::: Exercise input

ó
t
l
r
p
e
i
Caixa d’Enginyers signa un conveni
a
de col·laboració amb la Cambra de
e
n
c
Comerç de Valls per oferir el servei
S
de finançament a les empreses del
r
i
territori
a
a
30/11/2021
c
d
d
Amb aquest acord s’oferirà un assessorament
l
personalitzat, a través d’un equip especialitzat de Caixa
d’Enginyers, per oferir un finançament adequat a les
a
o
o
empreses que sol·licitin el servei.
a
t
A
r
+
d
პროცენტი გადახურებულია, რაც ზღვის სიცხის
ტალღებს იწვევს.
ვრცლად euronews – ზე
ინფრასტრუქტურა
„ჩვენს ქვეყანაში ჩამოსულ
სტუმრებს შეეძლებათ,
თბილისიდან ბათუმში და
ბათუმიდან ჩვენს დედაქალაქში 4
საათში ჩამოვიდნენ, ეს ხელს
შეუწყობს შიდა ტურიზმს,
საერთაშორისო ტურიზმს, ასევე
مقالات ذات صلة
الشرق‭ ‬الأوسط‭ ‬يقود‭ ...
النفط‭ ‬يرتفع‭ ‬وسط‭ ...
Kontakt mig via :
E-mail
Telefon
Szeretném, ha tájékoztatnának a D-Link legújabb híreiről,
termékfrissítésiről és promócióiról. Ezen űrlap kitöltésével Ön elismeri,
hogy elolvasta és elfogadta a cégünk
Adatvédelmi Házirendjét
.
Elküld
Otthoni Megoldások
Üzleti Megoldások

::::::
::: Exercise input

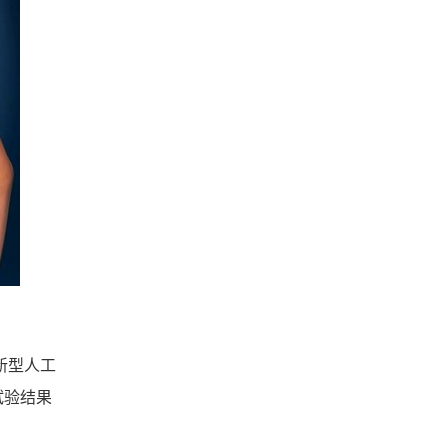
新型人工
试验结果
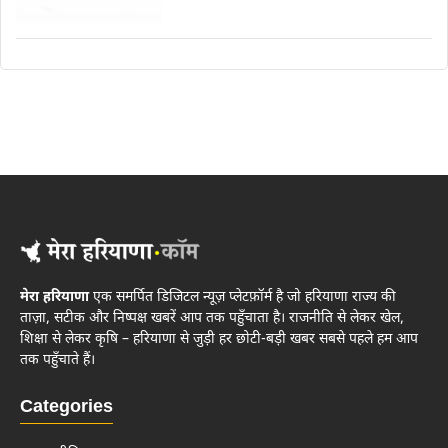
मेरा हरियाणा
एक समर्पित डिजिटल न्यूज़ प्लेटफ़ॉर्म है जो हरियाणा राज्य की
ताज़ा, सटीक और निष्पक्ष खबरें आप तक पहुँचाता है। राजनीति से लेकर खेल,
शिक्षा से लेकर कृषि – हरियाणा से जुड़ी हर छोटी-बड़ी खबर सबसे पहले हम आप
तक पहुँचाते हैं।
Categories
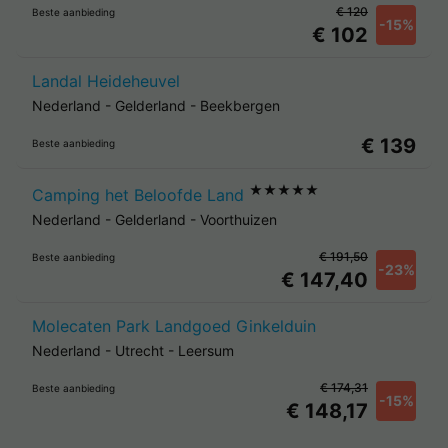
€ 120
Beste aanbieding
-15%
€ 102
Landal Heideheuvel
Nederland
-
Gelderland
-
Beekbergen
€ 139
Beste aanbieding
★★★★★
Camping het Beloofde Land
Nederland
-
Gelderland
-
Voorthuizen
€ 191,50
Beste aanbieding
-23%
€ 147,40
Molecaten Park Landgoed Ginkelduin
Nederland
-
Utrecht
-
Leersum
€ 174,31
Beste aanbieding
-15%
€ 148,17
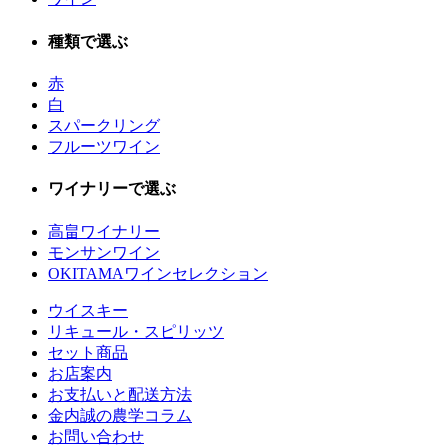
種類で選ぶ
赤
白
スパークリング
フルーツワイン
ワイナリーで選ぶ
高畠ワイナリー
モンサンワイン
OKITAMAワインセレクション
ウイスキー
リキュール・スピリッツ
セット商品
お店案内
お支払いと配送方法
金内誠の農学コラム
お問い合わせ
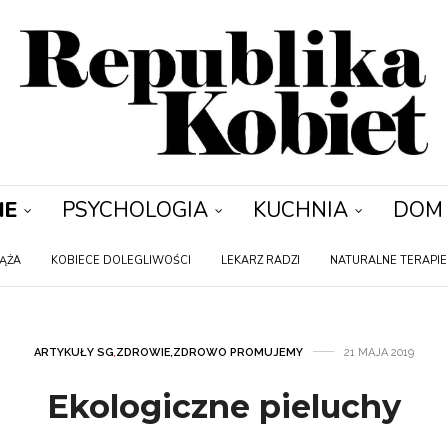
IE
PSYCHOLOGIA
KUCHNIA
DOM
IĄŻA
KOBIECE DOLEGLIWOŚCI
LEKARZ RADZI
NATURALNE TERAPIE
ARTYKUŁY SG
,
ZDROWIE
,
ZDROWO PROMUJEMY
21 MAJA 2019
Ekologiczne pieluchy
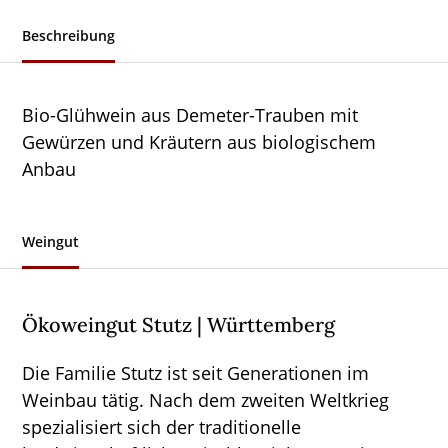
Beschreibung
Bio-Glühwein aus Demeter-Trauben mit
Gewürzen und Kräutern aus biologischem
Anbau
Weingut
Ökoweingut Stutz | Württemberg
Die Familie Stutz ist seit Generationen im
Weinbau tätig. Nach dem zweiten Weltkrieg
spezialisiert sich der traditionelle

::::::

[Your instructions]: Select and copy every line of the material that holds the string "empreses".

[Solution]:
de finançament a les empreses del
empreses que sol·licitin el servei.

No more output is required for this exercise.